In which a veteran of cultural studies seminars in the 1990s moves into academic administration and finds himself a married suburban father of two. Foucault, plus lawn care.
Entrepreneurialism works differently in higher education.
In most professions, dissatisfied practitioners have the option of setting out on their own. They can hang the proverbial shingle, beat the bushes for business, and go their own way. Doctors can start medical practices, lawyers can start legal practices, and the like.
I don’t see many professors having that option.
Yes, high-powered researchers can take their labs with them from one university to another, or even to private industry, to some degree. But someone who decides that, say, the existing models of higher education don’t work the way they should would have a hell of a time setting up her own shop. At this point, the barriers to entry are largely prohibitive. Accreditation alone is a major one, but it’s far from the only one: the infrastructure of record-keeping, financial aid, student services, public safety, and compliance with all manner of regulations has to be present, in meaningful quantity, from the outset.
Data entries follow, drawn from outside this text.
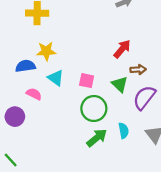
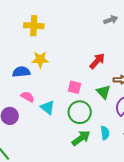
red arrow: (122, 49) -> (97, 61), moved
cyan triangle: (56, 78) -> (48, 108), moved

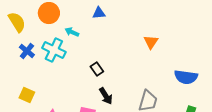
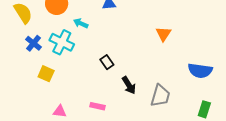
yellow square: (27, 95) -> (46, 74), moved
black arrow: (106, 96) -> (129, 85), moved

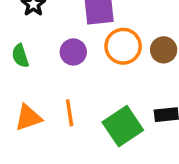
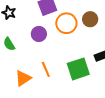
green square: (123, 126) -> (78, 69), turned 30

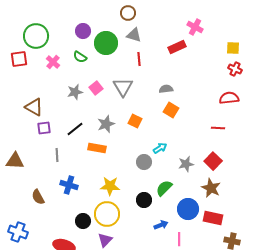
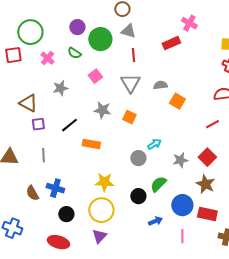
gray triangle: (123, 87) -> (130, 83), moved
pink square: (96, 88) -> (95, 76), moved
gray star: (75, 92) -> (60, 88), moved
orange square: (171, 110) -> (177, 101), moved
gray star: (106, 124) -> (102, 110), moved, turned 30
red line: (218, 128) -> (212, 124), turned -32
gray line: (57, 155) -> (43, 155), moved
blue cross: (69, 185) -> (55, 188), moved
black circle: (83, 221) -> (66, 214), moved
pink line: (179, 239) -> (182, 236), moved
The only obvious ways in are with investment capital -- which expects a return -- or with public funding, which is both scarce and increasingly controlling.
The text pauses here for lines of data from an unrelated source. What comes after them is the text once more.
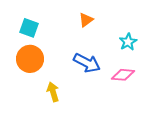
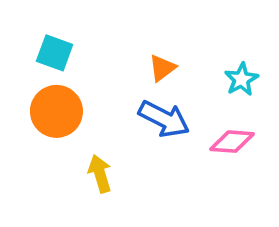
orange triangle: (86, 20) -> (162, 68), moved

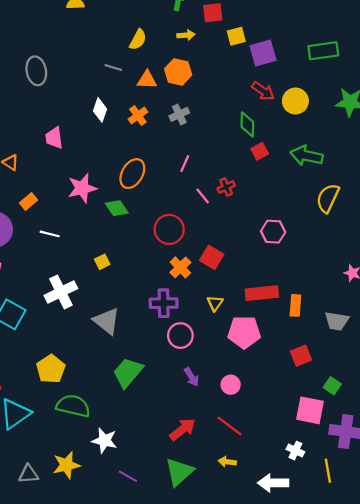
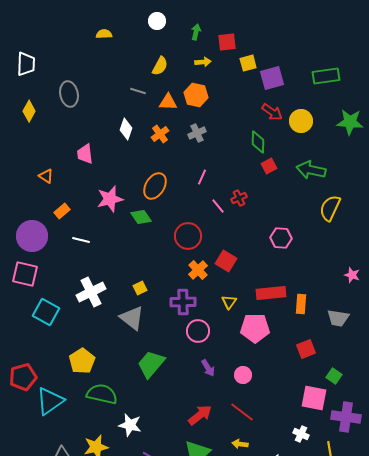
yellow square: (102, 262) -> (140, 288), moved

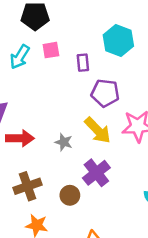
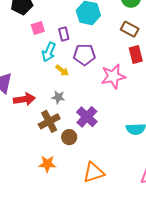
cyan arrow: (20, 57) -> (49, 52), moved
yellow arrow: (98, 130) -> (62, 70), moved, size x0.6
brown cross: (28, 186) -> (49, 121), moved

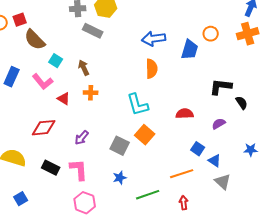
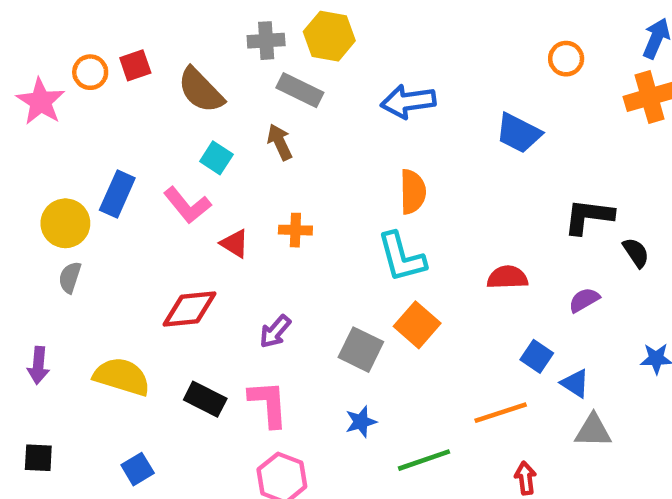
orange circle: (211, 34) -> (566, 59), moved
blue arrow: (154, 39) -> (408, 101), moved
brown semicircle: (35, 40) -> (201, 90), moved
blue trapezoid: (190, 50) -> (519, 133), turned 100
brown arrow: (84, 68) -> (280, 142), moved
orange semicircle: (152, 69) -> (413, 192), moved
gray triangle: (223, 182) -> (593, 431), turned -42
red arrow: (184, 203) -> (525, 478), moved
Sometimes I wonder if some of the morale issues on many campuses stem from a largely accurate sense that dissatisfied people have nowhere else to go. Research superstars are mobile, but a fiftyish English professor at a community college is unlikely to have that kind of pull on the market, or the capital to start a college of his own. The blogosphere is so focused on people trying to break into the full-time ranks -- and rightly so -- that it neglects the folks who are already there, but who wish they had other places to go.
It’s one of those background conditions that has been around for so long that we think it’s normal. But in most fields, it wouldn’t be.
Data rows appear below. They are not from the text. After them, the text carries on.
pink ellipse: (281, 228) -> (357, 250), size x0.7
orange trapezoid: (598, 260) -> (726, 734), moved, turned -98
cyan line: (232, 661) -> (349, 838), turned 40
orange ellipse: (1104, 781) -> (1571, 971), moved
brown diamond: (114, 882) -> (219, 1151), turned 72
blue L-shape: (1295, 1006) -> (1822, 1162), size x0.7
In practice, most innovation has to occur in the context of institutions that already exist. It’s a different kind of challenge.
SNHU handled the challenge by forming a spinoff, complete with separate office space. That’s probably the cleanest way to do it, but it requires a level of operational autonomy that most publics simply don’t, and won’t, have. Instead, we need to foster internal entrepreneurialism.
That requires giving a great deal of conscious thought to the creation of the right internal climate. It requires a delicate blend of urgency, freedom, and patience. The urgency motivates. The freedom enables. And the patience enables the necessary tolerance for the inevitable bugs, failures, and obstacles.
Even then, success isn’t a given. But I like the chances a lot better. We may not have the option of hanging out shingles, but we do have the option of making a point of innovating from within.